Long term relationships are difficult to sustain. It takes a lot of effort. You need to keep in touch – whether it is friendship, marriage, etc. Oops sorry, here we are talking about fund management. It is always nice to be holding funds for real long times. I have held Franklin India Bluechip, Hdfc Top 100 (when it was 200), Hdfc Prudence (now under a new name), FT Prima, Franklin Pension, Hdfc CGF (invested on the day my daughter was born, and still holding on, my daughter is about to finish college). I guess it is some laziness, and some good performance. Not that these funds have always been at the top of their class, but yes I am happy with the returns. Remember most of my portfolio is in direct equity, so this is marginal, at best.
- When there is sustained under performance – when a fund under-performs for say 2 years, one should get worried. Especially if you do not know why there is under performance. Look at Franklin India Blue-chip. I know that the under performance vis-a-vis the Index is because this fund house does not invest in Reliance. I would be more worried if they bought Reliance now UNDER PRESSURE from the markets. I want them to stick to their conviction. I now own only 200 shares of RIL – otherwise as a trader/investor I have no position. I am fine with that. However, 3 years of under performance, a not so unique portfolio, and the costs of a ‘managed’ fund are sure signs that one should consider an exit.

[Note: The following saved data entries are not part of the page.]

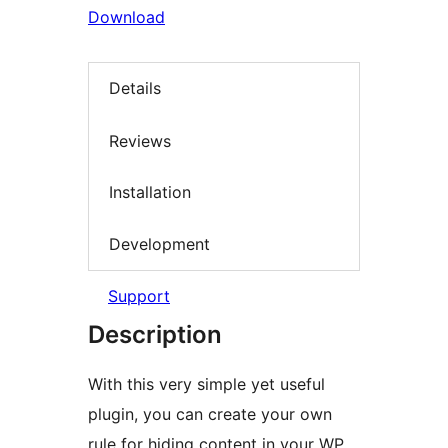
Download
Details
Reviews
Installation
Development
Support
Description
With this very simple yet useful
plugin, you can create your own
rule for hiding content in your WP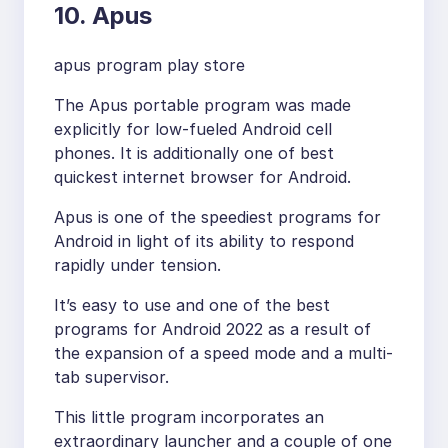
10. Apus
apus program play store
The Apus portable program was made
explicitly for low-fueled Android cell
phones. It is additionally one of best
quickest internet browser for Android.
Apus is one of the speediest programs for
Android in light of its ability to respond
rapidly under tension.
It’s easy to use and one of the best
programs for Android 2022 as a result of
the expansion of a speed mode and a multi-
tab supervisor.
This little program incorporates an
extraordinary launcher and a couple of one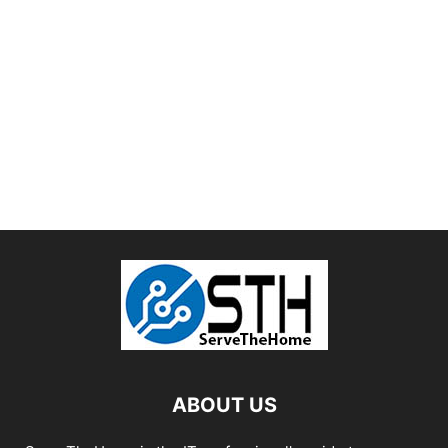
ABOUT US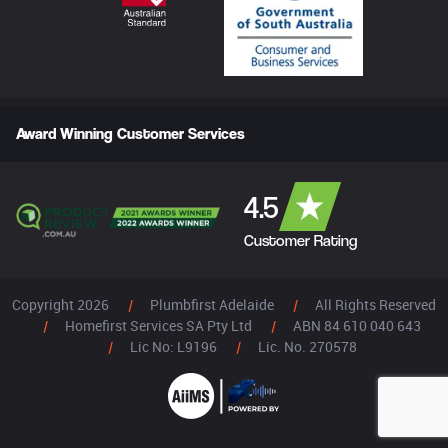
Award Winning Customer Services
4.5
Customer Rating
Copyright 2026
|
Plumbfirst Adelaide
|
All Rights Reserved
|
Homefirst Services SA Pty Ltd
|
ABN 84 610 040 643
|
Lic No: L9196
|
Lic. No. 270578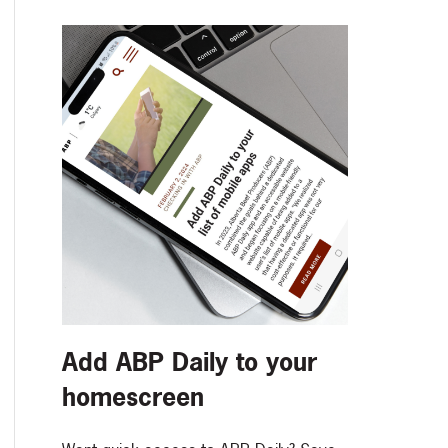
Add ABP Daily to your
homescreen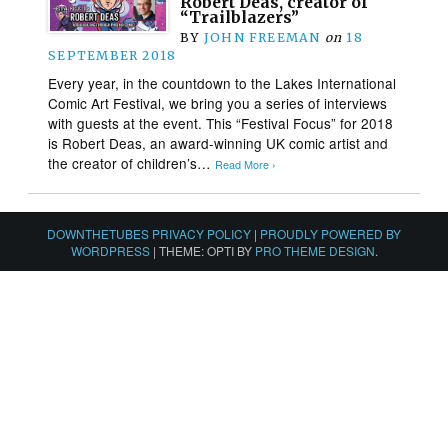
Robert Deas, creator of
“Trailblazers”
BY
JOHN FREEMAN
on
18
SEPTEMBER 2018
Every year, in the countdown to the Lakes International
Comic Art Festival, we bring you a series of interviews
with guests at the event. This “Festival Focus” for 2018
is Robert Deas, an award-winning UK comic artist and
the creator of children’s…
Read More ›
DOWNTHETUBES PRIVACY POLICY
|
PROUDLY POWERED BY
WORDPRESS
|
THEME: OPTI BY
PRO THEME DESIGN
.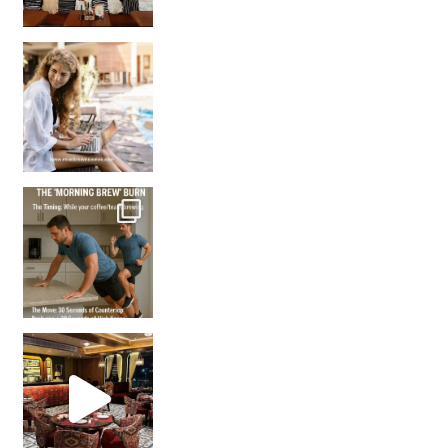
How many times have we skipped a workout because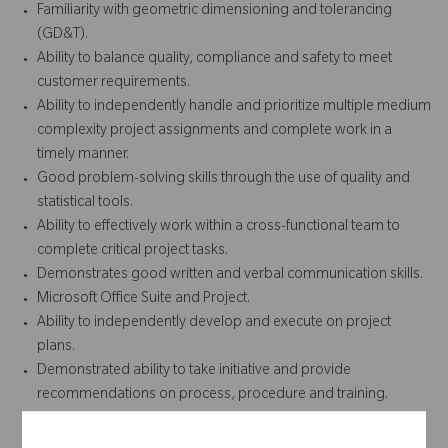
Familiarity with geometric dimensioning and tolerancing
(GD&T).
Ability to balance quality, compliance and safety to meet
customer requirements.
Ability to independently handle and prioritize multiple medium
complexity project assignments and complete work in a
timely manner.
Good problem-solving skills through the use of quality and
statistical tools.
Ability to effectively work within a cross-functional team to
complete critical project tasks.
Demonstrates good written and verbal communication skills.
Microsoft Office Suite and Project.
Ability to independently develop and execute on project
plans.
Demonstrated ability to take initiative and provide
recommendations on process, procedure and training.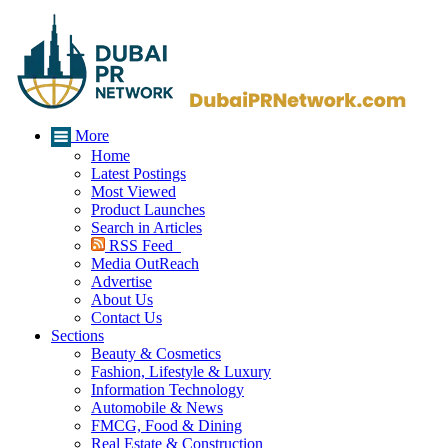
More
Home
Latest Postings
Most Viewed
Product Launches
Search in Articles
RSS Feed
Media OutReach
Advertise
About Us
Contact Us
Sections
Beauty & Cosmetics
Fashion, Lifestyle & Luxury
Information Technology
Automobile & News
FMCG, Food & Dining
Real Estate & Construction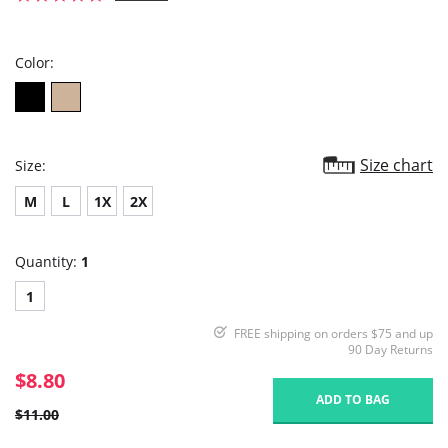
star
rating
Color:
Size chart
Size:
M
L
1X
2X
Quantity:
1
1
FREE shipping on orders $75 and up
90 Day Returns
$8.80
ADD TO BAG
$11.00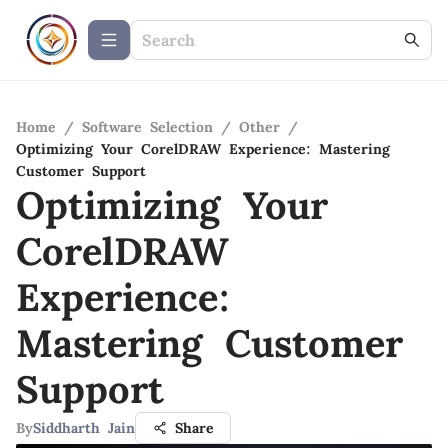
Home
/
Software Selection
/
Other
/
Optimizing Your CorelDRAW Experience: Mastering
Customer Support
Optimizing Your
CorelDRAW
Experience:
Mastering Customer
Support
By
Siddharth Jain
Share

- When you wish to leave that class of equity – for example there is a lot of pressure that the large cap funds may not out-perform the index. So maybe it is time to move from managed “large cap” to other classes. For example why not move from Indian large caps to US large caps? I mean Alphabet and Amazon should be part of your portfolio, not just Hdfc bank, Infosys and Reliance. You are not moving out of poor performance, but to a different category which did not exist earlier perhaps?
- When the fund manager leaves – when the fund manager of the fund which you were managing leaves, you might consider leaving. However remember when L&T Mutual fund took over Fidelity, it was surely a sell call. However if you held on and reviewed after 4 years, the performance was not bad at all. When Naren gave up the day to day management of Icici Pru Discovery, I did consider quitting, but just stayed on. No, I have no regrets. I am sure that Naren manages the philosophy of the fund and the fund itself has a new manager who operationally looks after the fund. So it is your call.

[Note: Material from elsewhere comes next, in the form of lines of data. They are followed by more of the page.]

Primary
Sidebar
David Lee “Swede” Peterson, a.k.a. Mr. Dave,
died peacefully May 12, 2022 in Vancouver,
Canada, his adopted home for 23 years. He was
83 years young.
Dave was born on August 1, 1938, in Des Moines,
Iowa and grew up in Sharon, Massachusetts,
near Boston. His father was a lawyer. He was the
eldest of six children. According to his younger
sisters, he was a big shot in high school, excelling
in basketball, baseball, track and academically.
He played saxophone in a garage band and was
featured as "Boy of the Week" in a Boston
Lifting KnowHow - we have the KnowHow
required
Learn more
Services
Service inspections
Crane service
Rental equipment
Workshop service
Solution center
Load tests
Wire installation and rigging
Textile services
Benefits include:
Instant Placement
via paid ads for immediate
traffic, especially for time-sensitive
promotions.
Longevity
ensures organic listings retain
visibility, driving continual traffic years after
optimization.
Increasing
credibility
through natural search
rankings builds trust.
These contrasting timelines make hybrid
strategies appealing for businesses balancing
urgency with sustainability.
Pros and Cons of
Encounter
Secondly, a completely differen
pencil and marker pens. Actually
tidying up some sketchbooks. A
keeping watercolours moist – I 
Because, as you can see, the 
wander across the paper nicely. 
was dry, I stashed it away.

- When the fund size explodes – you invested in a fund with Rs. 3000 crores in mid and small cap. The fund performed brilliantly. Then we threw money at the FM and made it a Rs. 14000 crore fund in 2 years time. Now you need to check whether the fund house and the FM have the ability to create GOOD portfolio to manage this size. It is a good time to say good bye if you see the FM struggle – means he has to go down on corporate governance, etc. Exit, if you think that the fund will not perform.
- When another opportunity presents itself – you have invested in a multi cap fund and that fund has grown to be a Rs. 28000 crore fund. You are wondering what to do – when you find that the FM has shifted to another fund house and is managing a Rs. 300 crore fund. I do think it is a great time to shift. There is no reason why you should be in the big fund. After all the smaller fund could be far more nimble.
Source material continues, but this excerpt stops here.